> Records excerpted from a collection:
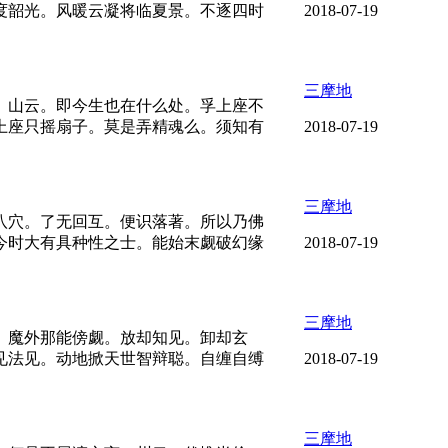
度韶光。风暖云凝将临夏景。不逐四时
2018-07-19
三摩地
。山云。即今生也在什么处。孚上座不
上座只摇扇子。莫是弄精魂么。须知有
2018-07-19
三摩地
八穴。了无回互。便识落著。所以乃佛
今时大有具种性之士。能始末觑破幻缘
2018-07-19
三摩地
。魔外那能傍觑。放却知见。卸却玄
见法见。动地掀天世智辩聪。自缠自缚
2018-07-19
三摩地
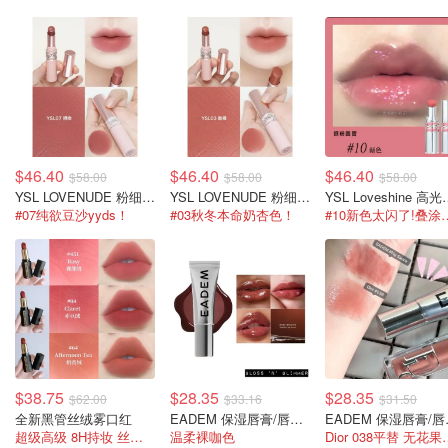
$46.40
$46.40
$46.40
$58.00
$58.00
$58.00
YSL LOVENUDE 粉细管口红
YSL LOVENUDE 粉细管口红
YSL Love
#07纯欲豆沙yyds！
#03秋冬本命奶杏色！
#10新色太闪
$38.75
$28.35
$28.35
$62.00
$33.16
$31.50
全新黑管丝绒雾口红
EADEM 保湿唇膏/唇膜 #Boba Bounce
EADEM
超级高级 8H持妆 丝滑不卡纹！
温柔裸咖色
Dior 03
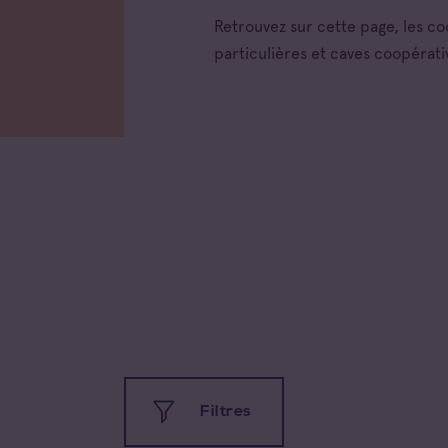
Retrouvez sur cette page, les c
particulières et caves coopérati
Filtres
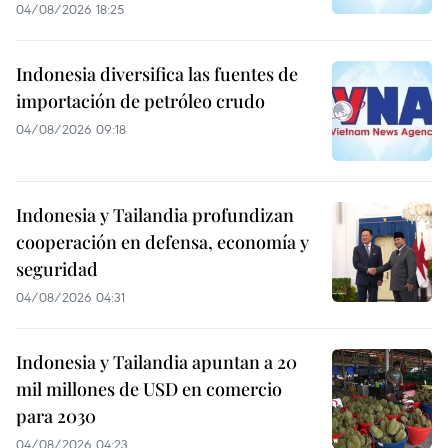
04/08/2026 18:25
Indonesia diversifica las fuentes de
importación de petróleo crudo
04/08/2026 09:18
Indonesia y Tailandia profundizan
cooperación en defensa, economía y
seguridad
04/08/2026 04:31
Indonesia y Tailandia apuntan a 20
mil millones de USD en comercio
para 2030
04/08/2026 04:23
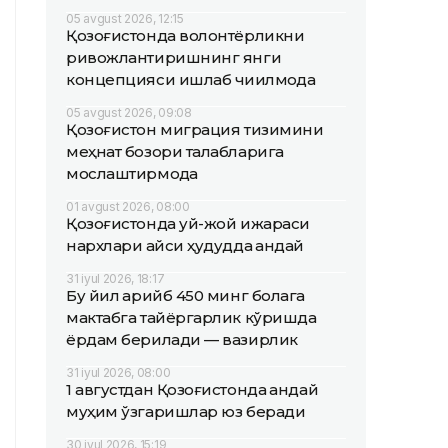
05 avgust 2026, 12:15
Қозоғистонда волонтёрликни
ривожлантиришнинг янги
концепцияси ишлаб чиқилмоқда
05 avgust 2026, 09:08
Қозоғистон миграция тизимини
меҳнат бозори талабларига
мослаштирмоқда
01 avgust 2026, 08:00
Қозоғистонда уй-жой ижараси
нархлари қайси ҳудудда қандай
31 iyul 2026, 18:17
Бу йил қарийб 450 минг болага
мактабга тайёргарлик кўришда
ёрдам берилади — вазирлик
31 iyul 2026, 08:00
1 августдан Қозоғистонда қандай
муҳим ўзгаришлар юз беради
30 iyul 2026, 15:19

> DIRECTIONS FOR THIS TASK: For each entry, copy the text exactly and leave out any image it carries.

> EXERCISE OUTPUT:
度韶光。风暖云凝将临夏景。不逐四时
2018-07-19
三摩地
。山云。即今生也在什么处。孚上座不
上座只摇扇子。莫是弄精魂么。须知有
2018-07-19
三摩地
八穴。了无回互。便识落著。所以乃佛
今时大有具种性之士。能始末觑破幻缘
2018-07-19
三摩地
。魔外那能傍觑。放却知见。卸却玄
见法见。动地掀天世智辩聪。自缠自缚
2018-07-19
三摩地
$46.40
$46.40
$46.40
$58.00
$58.00
$58.00
YSL LOVENUDE 粉细管口红
YSL LOVENUDE 粉细管口红
YSL Love
#07纯欲豆沙yyds！
#03秋冬本命奶杏色！
#10新色太闪
$38.75
$28.35
$28.35
$62.00
$33.16
$31.50
全新黑管丝绒雾口红
EADEM 保湿唇膏/唇膜 #Boba Bounce
EADEM
超级高级 8H持妆 丝滑不卡纹！
温柔裸咖色
Dior 03
Retrouvez sur cette page, les c
particulières et caves coopérati
Filtres
04/08/2026 18:25
Indonesia diversifica las fuentes de
importación de petróleo crudo
04/08/2026 09:18
Indonesia y Tailandia profundizan
cooperación en defensa, economía y
seguridad
04/08/2026 04:31
Indonesia y Tailandia apuntan a 20
mil millones de USD en comercio
para 2030
04/08/2026 04:23
05 avgust 2026, 12:15
Қозоғистонда волонтёрликни
ривожлантиришнинг янги
концепцияси ишлаб чиқилмоқда
05 avgust 2026, 09:08
Қозоғистон миграция тизимини
меҳнат бозори талабларига
мослаштирмоқда
01 avgust 2026, 08:00
Қозоғистонда уй-жой ижараси
нархлари қайси ҳудудда қандай
31 iyul 2026, 18:17
Бу йил қарийб 450 минг болага
мактабга тайёргарлик кўришда
ёрдам берилади — вазирлик
31 iyul 2026, 08:00
1 августдан Қозоғистонда қандай
муҳим ўзгаришлар юз беради
30 iyul 2026, 15:19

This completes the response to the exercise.